GenSX includes an array primitive that lets you operate over arrays of components with the same standard JavaScript APIs you’re used to including map, filter, flatMap, and reduce. This allows you to chain together array operations over lists of components for scenarios like:

  • Evaluating the usefulness of each chunk returned by your vector database
  • Translating a single document into multiple languages
  • Analyzing key themes in a set of customer reviews

When you use gensx.array, GenSX takes care of executing components and producing outputs as needed so that you can focus on the logic of your workflow.

Example

Here’s a practical example of using gensx.array. The Research component below receives a prompt and a list of queries, and then returns a list of summaries from relevant research papers.

const Research = gensx.Component<ResearchProps, ArxivSummary[]>( "Research", async ({ queries: string[], prompt: string }) => { return await gensx .array<string>(queries) .flatMap<ArxivEntry>((query) => <ArxivSearch query={query} maxResults={3} />) .filter((document) => ( <GradeDocument prompt={prompt} document={document} /> )) .map<ArxivSummary>((document) => ( <FetchAndSummarize document={document} prompt={prompt} /> )) .toArray(); }, );

Walking through this code step by step, it:

  1. Instantiates a GsxArray<string> from the queries
  2. Uses flatMap to call the ArxivSearch component for each query and flatten the output into a single array of documents
  3. Calls filter to filter out any documents that an LLM judge deems irrelevant. GradeDocument returns a boolean
  4. Chains another map operation to call the FetchAndSummarize component for each document
  5. Calls toArray() to convert the GsxArray<ArxivSummary> into a ArxivSummary[]

You can find the full code for this in the Deep Research example.

Working with arrays

Now that you’ve seen an example showing a lot of the functionality of gensx.array, let’s explore each of these operations in more detail.

Creating an array

To access the array operations, you first need to create a GsxArray. You can create an array from raw values:

import * as gensx from "@gensx/core"; // Create from raw values const numbers = gensx.array<number>([1, 2, 3]);

You can also create arrays from components:

const NumberWrapper = gensx.Component<{ n: number }, number>( "NumberWrapper", ({ n }) => n, ); // Create from components const wrappedNumbers = gensx.array<NumberWrapper>([ <NumberWrapper n={1} />, <NumberWrapper n={2} />, <NumberWrapper n={3} />, ]);

To convert a GsxArray back to a plain array, you simply call the toArray() method which produces an array of resolved component outputs.

Map and FlatMap

gensx.array supports both map and flatMap operations. Both of these operations behave exactly as you’d expect if you’re familiar with array.map and array.flatMap in JavaScript.

Map

Map transforms each element in an array using a component:

const numbers = gensx.array([1, 2, 3]); const doubled = await numbers .map<number>((n) => <NumberDoubler value={n} />) .toArray(); // Result: [2, 4, 6]

FlatMap

Similarly, flatMap invokes a component for each element in the array and flattens the result.
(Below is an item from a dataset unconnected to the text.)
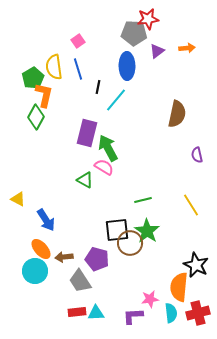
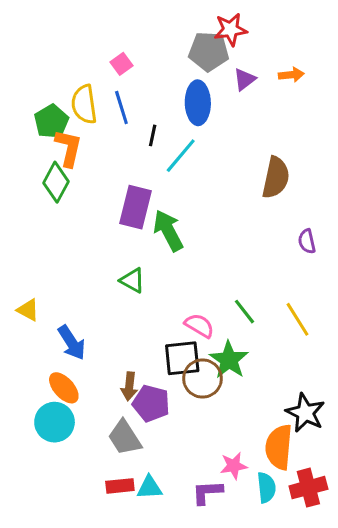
pink semicircle: (104, 167) -> (199, 326), moved
green line: (143, 200) -> (245, 312), moved, turned 66
brown arrow: (64, 257) -> (129, 386), moved, turned -78

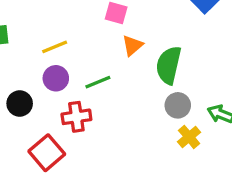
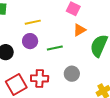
gray circle: (178, 105) -> (72, 74), moved
red cross: (76, 117) -> (40, 78), moved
For example, the code below retrieves an array of search results for each query and flattens the results into a single array:

const queries = gensx.array(["chain of thought", "reasoning models"]); const documents = await queries .flatMap<SearchResult>((query) => ( <WebSearch query={query} /> // returns a list of documents )) .toArray();

Filter

Filters allow you to filter out elements that don’t match a given condition. Inside the filter predicate, you can pass either:

  • A component that returns a boolean
  • A plain boolean expression

Filtering with a component

When you filter with a component, the component needs to result in a boolean value.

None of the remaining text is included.